Next comes the breathtaking new bit: Then, says SSB, Messing "reached his country, Russia". Twenty years later (presumably in the late 1950s or early 1960s), Messing, armed with a Kirlian camera, returned to Kamalapuram and was directed to Bangalore. There he goes to a crowded darshan and takes a special picture of SSB's Divine aura, which turns out completely white (pure). [This is probably a confused - or fused - reference to the well-documented visit of Dr Frank Baranowsky, the aura expert who used a Kirlian camera on a 1977 visit to SSB's ashram.] Still seeking his meeting with SSB, Messing is invited to give an evening talk to the students and goes up to SSB, saying, "My dear, my dear. You are my everything. I am your instrument." Whereupon SSB taught him "all that had to be taught", over a period of ten days [another curious touch because by then Messing was in his fifties and his major life accomplishments as a psychic showman had already been achieved and described in his unpublished autobiography].

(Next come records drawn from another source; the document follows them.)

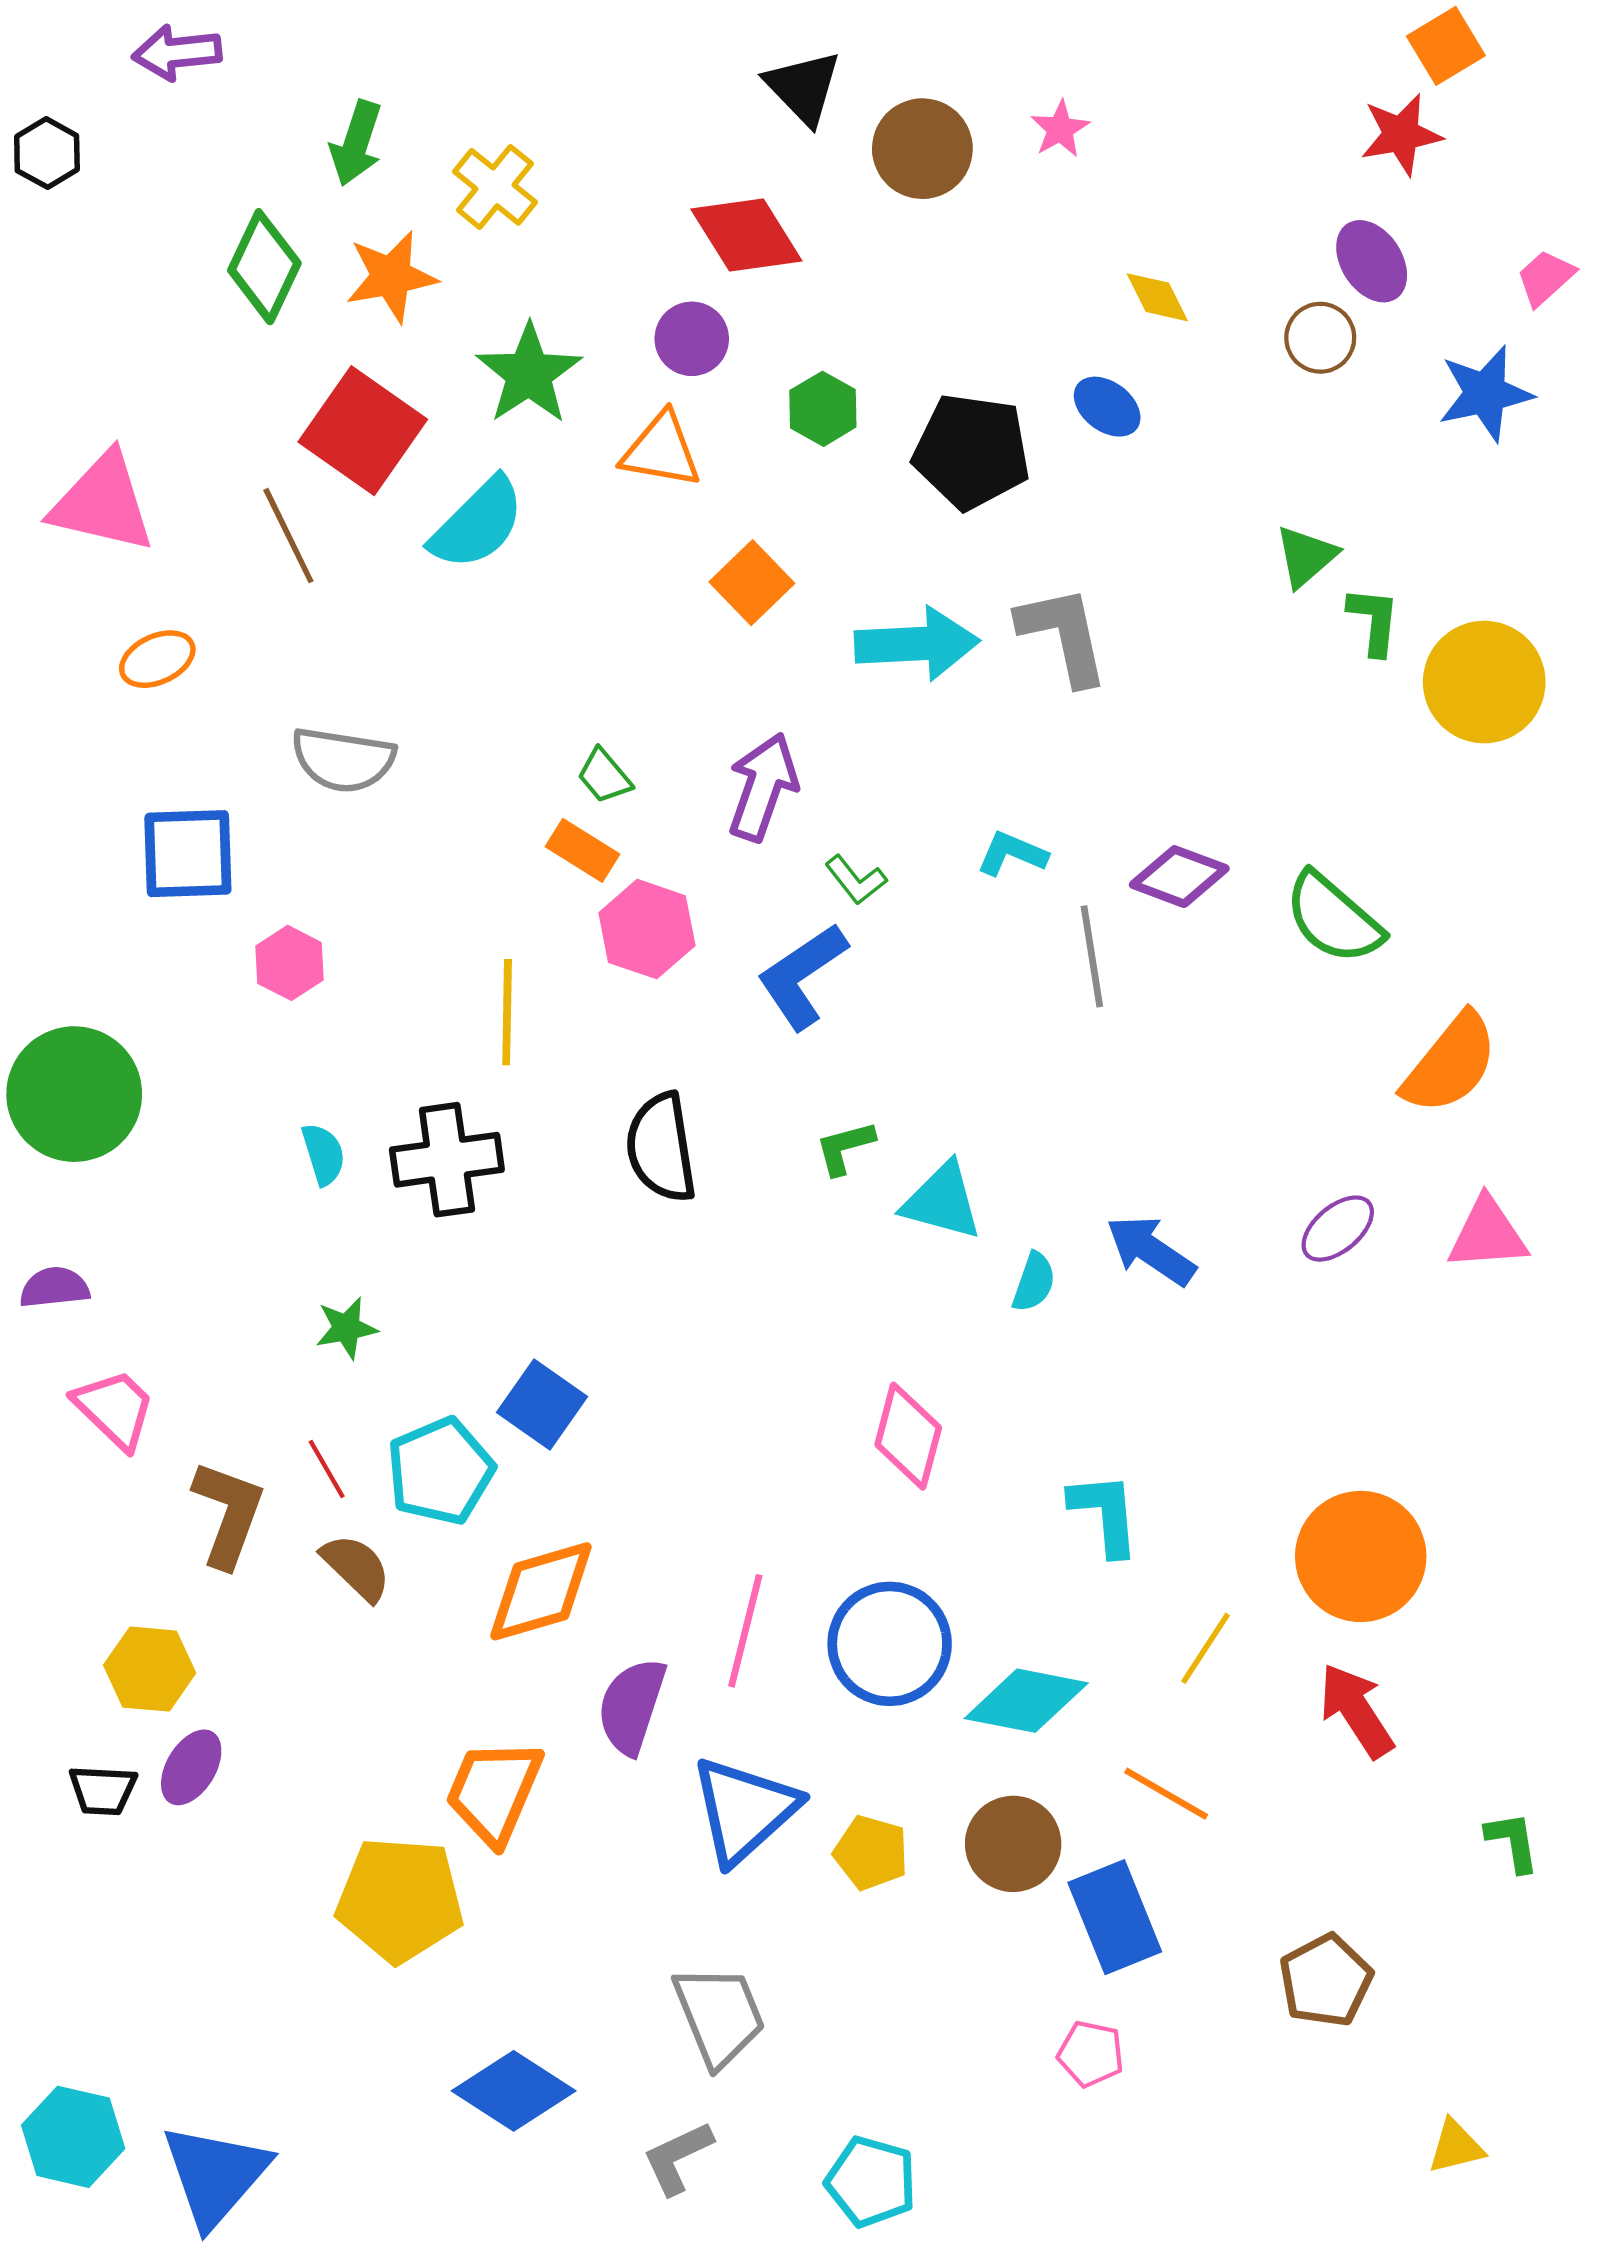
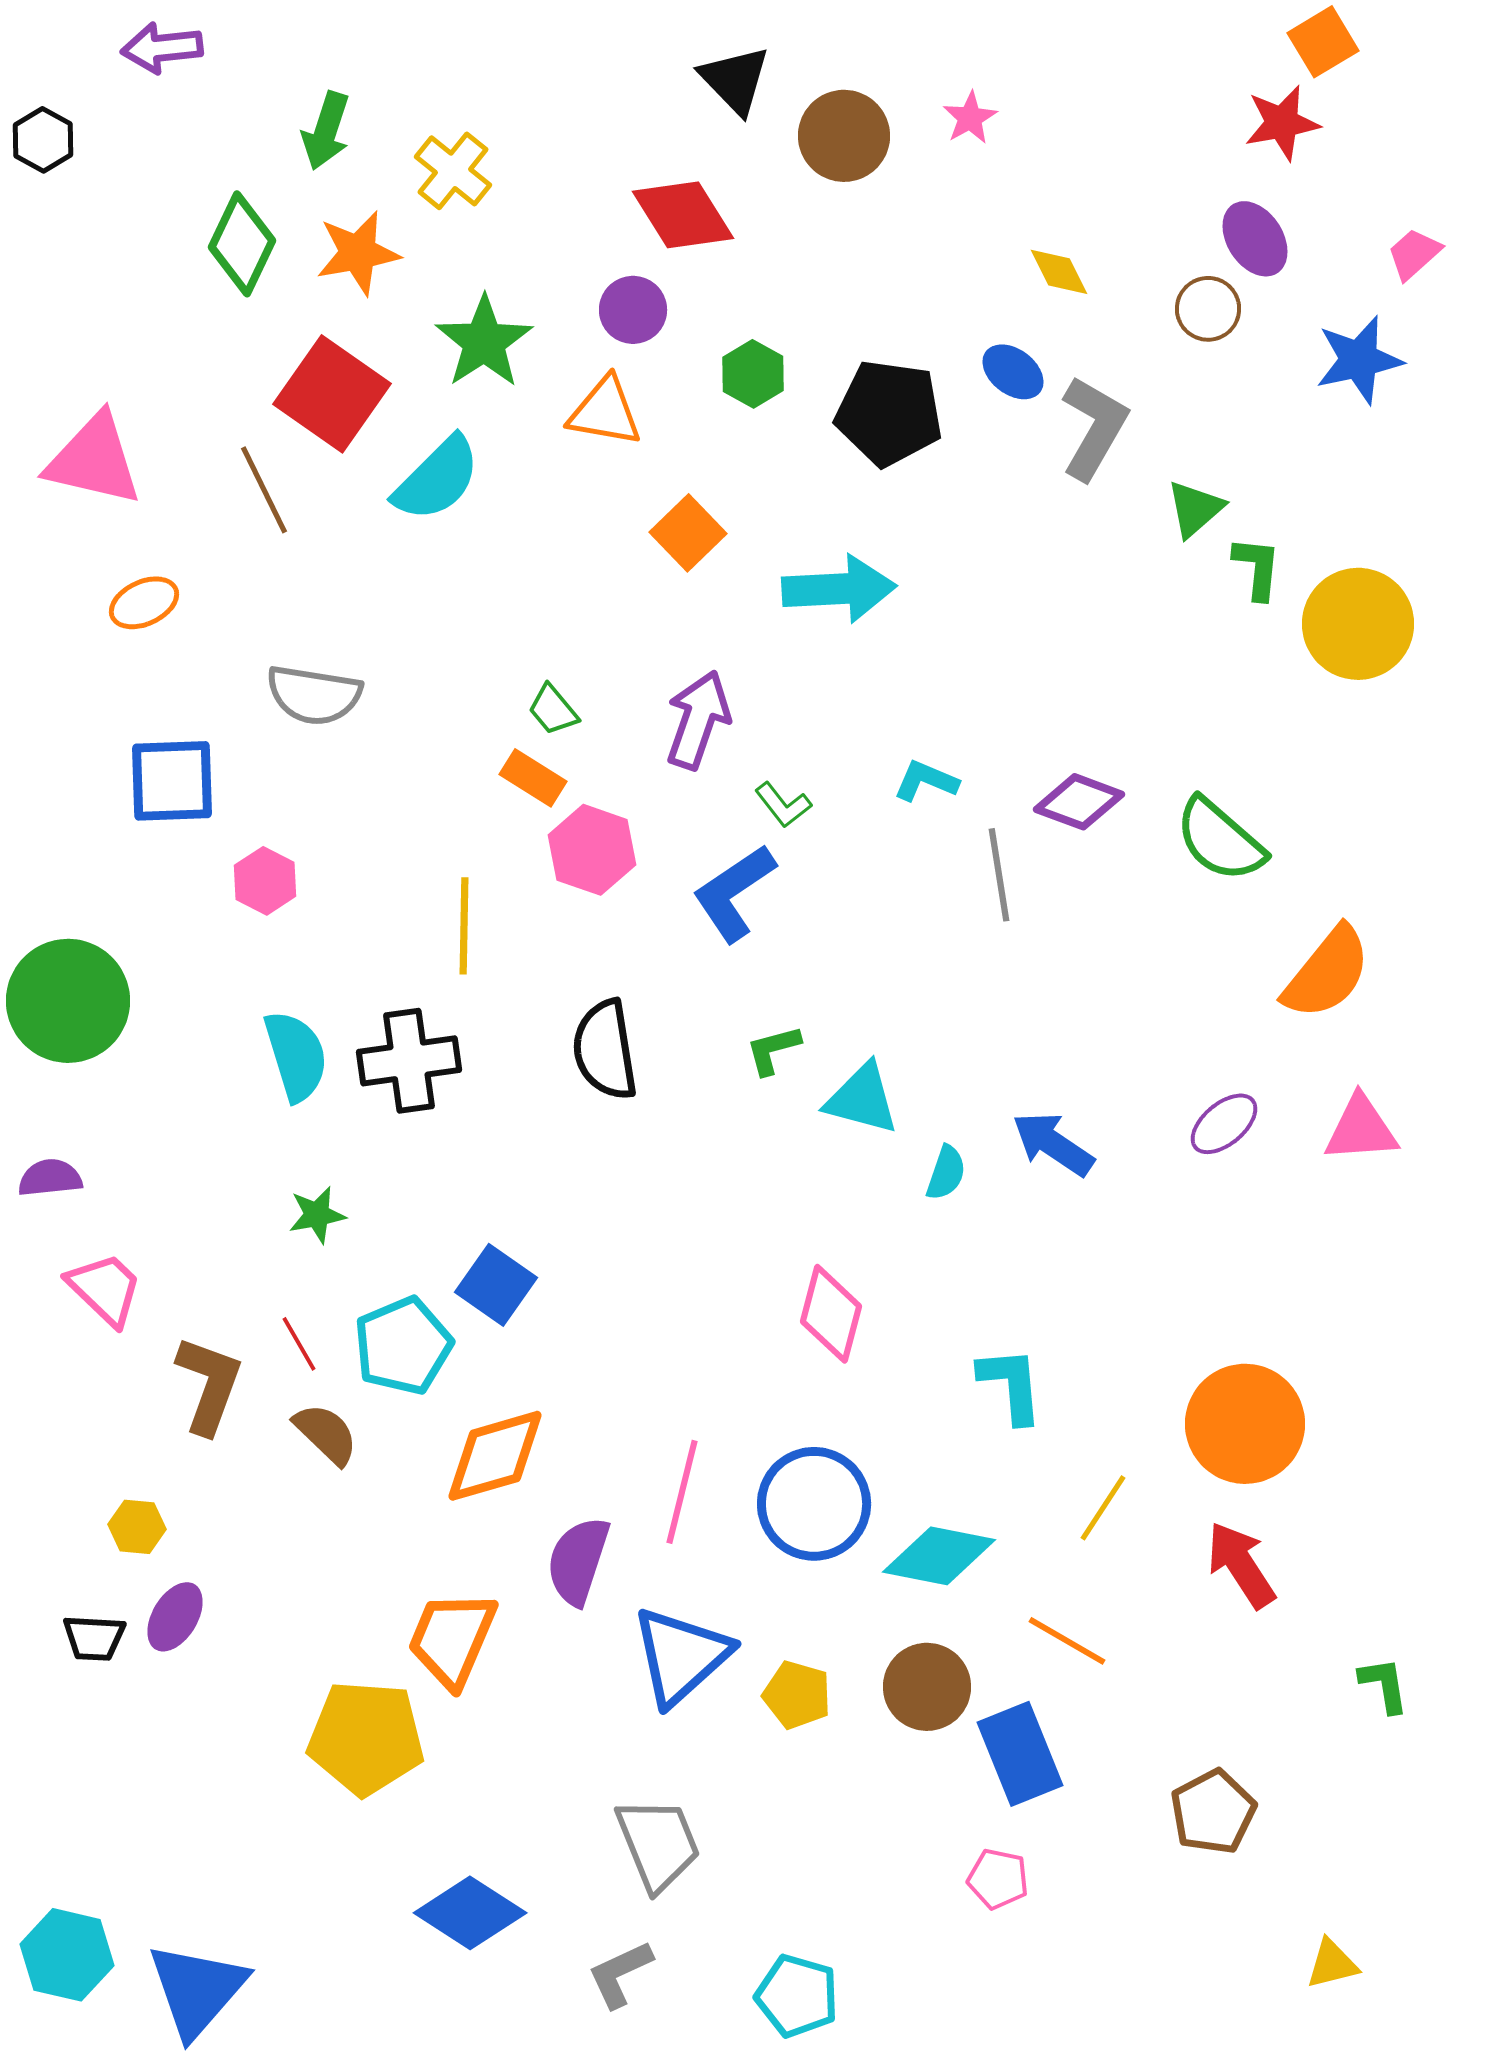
gray L-shape: (1063, 635) -> (1094, 428), moved, turned 42
cyan semicircle: (323, 1154) -> (296, 1056), size x1.6
yellow hexagon: (150, 1669) -> (137, 1527), size x0.7

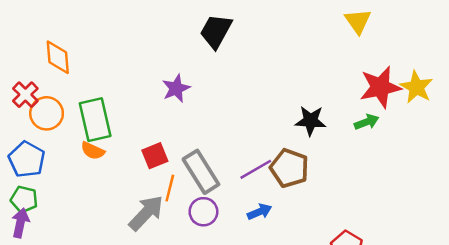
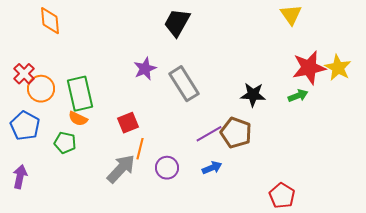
orange diamond: (58, 57) -> (50, 21), moved
gray rectangle: (201, 172) -> (184, 84), moved
green pentagon: (24, 199) -> (65, 143), moved

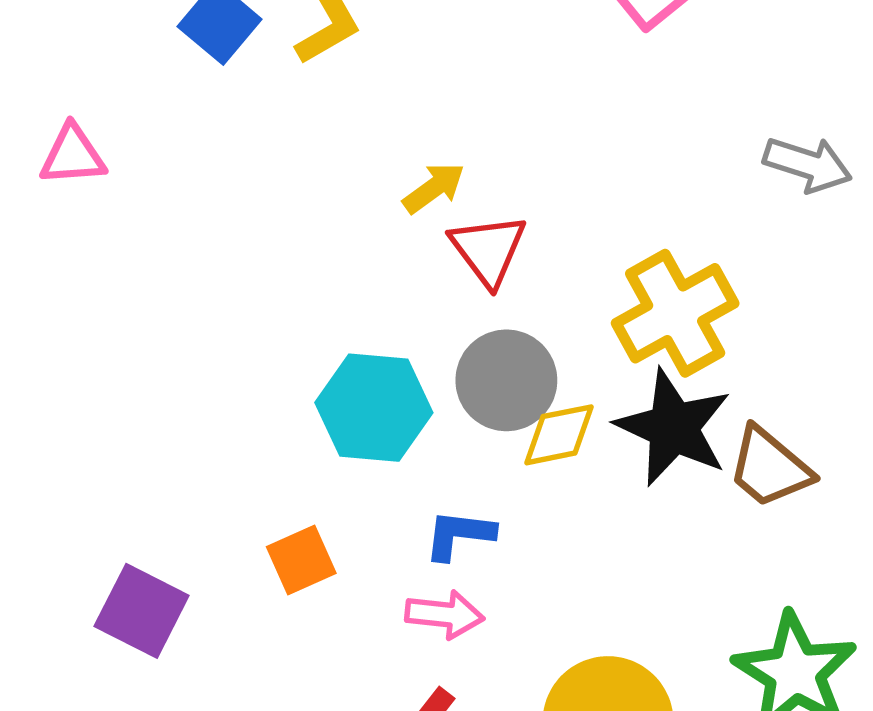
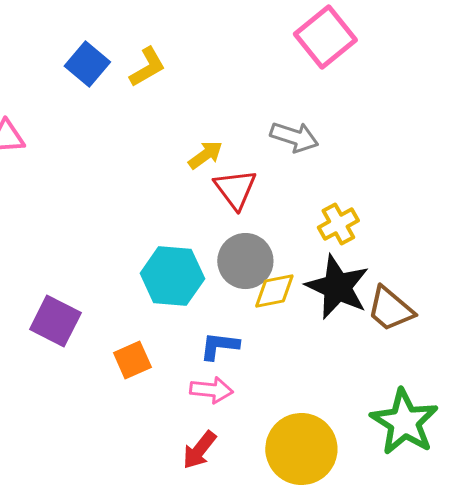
gray arrow: (808, 164) -> (294, 137), moved
yellow cross: (675, 313) -> (338, 224), size x0.6
purple square: (142, 611) -> (55, 321), moved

Based on the many inconsistencies in these Messing anecdotes, the following conjecture seems reasonable: Once more, as a consummate weaver of stories, especially about himself, SSB has fearlessly based these anecdotes on fragments of knowledge gleaned from his associates and visitors or even from his own reading. He has then garnished it idiosyncratically with his fertile imagination. The source of this particular anecdote is undoubtedly the Ostrander and Schroder books, especially the 1970 one, which would have been circulating locally at that time (probably in an Indian edition). Such an intriguing bestseller on paranormal topics would have been discussed by SSB's ashram associates in their daily meetings as well as by overseas visitors (rather like SSB's sudden reference to the 'Lost Years of Jesus' research referred to elsewhere). The Ostrander book presented the necessary basic background information on Messing, as well as on Kirlian and his photographic techniques. SSB then wove it into his own story (either imagining it to be true or inventing it as more self-promotional material).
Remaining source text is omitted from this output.